Work instruction. In the material below, some lines may hold the word "multicorriere"; state how many do, giving only the number.
[Opening Records for this task section]
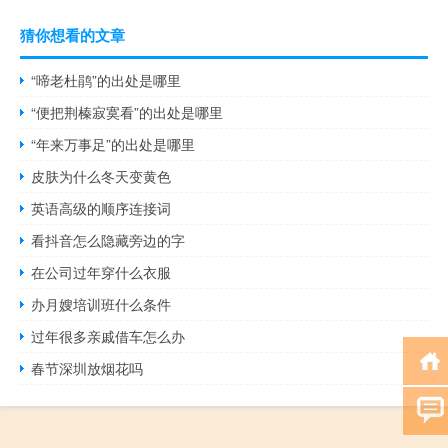
猜你想看的文章
“啼老杜鹃”的出处是哪里
“便把荆榛寂寞看”的出处是哪里
“年来万事足”的出处是哪里
皮肤为什么冬天变黄色
英语高级的顺序连接词
看抖音怎么隐藏旁边的字
在公司过年穿什么衣服
办月嫂培训班什么条件
过年很多亲戚借车怎么办
春节深圳放烟花吗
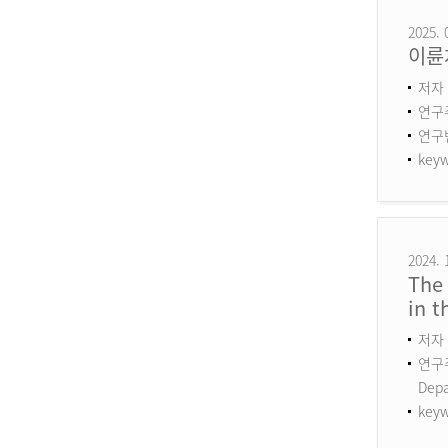
2025. 
이륜
저자 
연구
연구번호
keyw
2024. 
The 
in 
저자 
연구주제
Dep
keyw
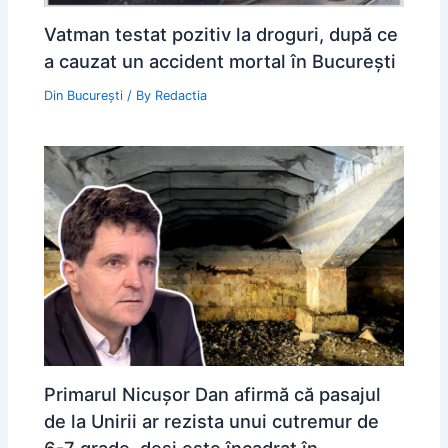
Vatman testat pozitiv la droguri, după ce
a cauzat un accident mortal în București
Din București
/ By
Redactia
Primarul Nicuşor Dan afirmă că pasajul
de la Unirii ar rezista unui cutremur de
6-7 grade, deși este încadrat în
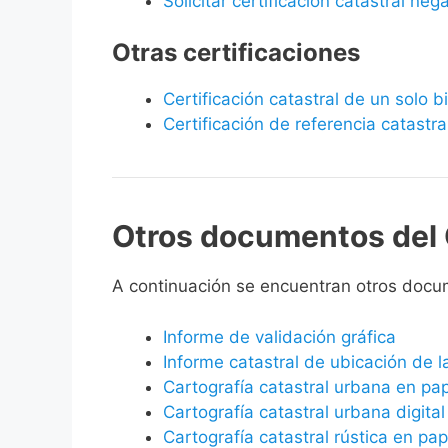
Solicitar certificación catastral neg
Otras certificaciones
Certificación catastral de un solo 
Certificación de referencia catastra
Otros documentos del 
A continuación se encuentran otros docu
Informe de validación gráfica
Informe catastral de ubicación de 
Cartografía catastral urbana en pa
Cartografía catastral urbana digital
Cartografía catastral rústica en pap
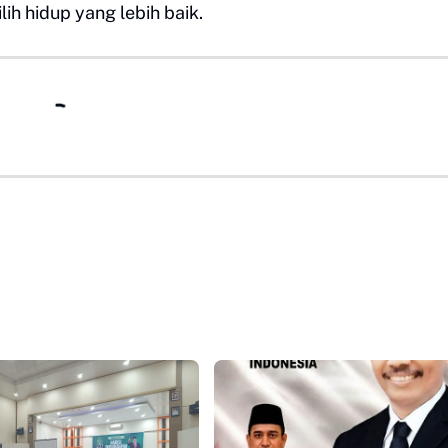
ih hidup yang lebih baik.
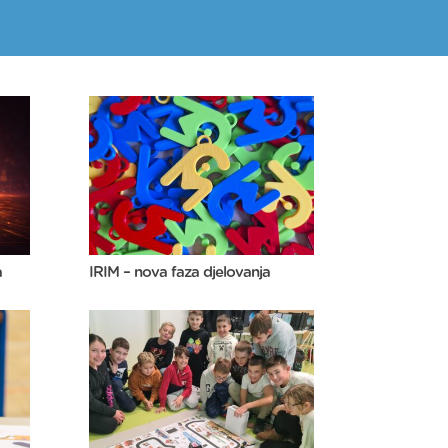
a
IRIM – nova faza djelovanja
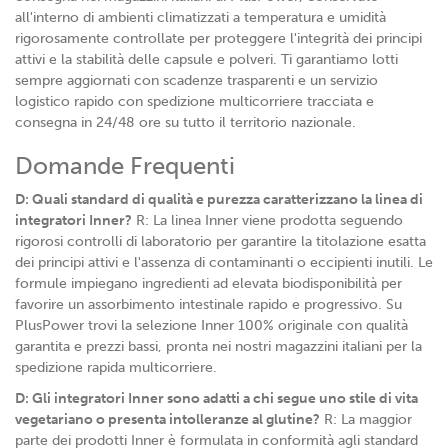
all'interno di ambienti climatizzati a temperatura e umidità
rigorosamente controllate per proteggere l'integrità dei principi
attivi e la stabilità delle capsule e polveri. Ti garantiamo lotti
sempre aggiornati con scadenze trasparenti e un servizio
logistico rapido con spedizione multicorriere tracciata e
consegna in 24/48 ore su tutto il territorio nazionale.
Domande Frequenti
D: Quali standard di qualità e purezza caratterizzano la linea di
integratori Inner?
R: La linea Inner viene prodotta seguendo
rigorosi controlli di laboratorio per garantire la titolazione esatta
dei principi attivi e l'assenza di contaminanti o eccipienti inutili. Le
formule impiegano ingredienti ad elevata biodisponibilità per
favorire un assorbimento intestinale rapido e progressivo. Su
PlusPower trovi la selezione Inner 100% originale con qualità
garantita e prezzi bassi, pronta nei nostri magazzini italiani per la
spedizione rapida multicorriere.
D: Gli integratori Inner sono adatti a chi segue uno stile di vita
vegetariano o presenta intolleranze al glutine?
R: La maggior
parte dei prodotti Inner è formulata in conformità agli standard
[Closing Records for this task section]
Solution to the exercise. 2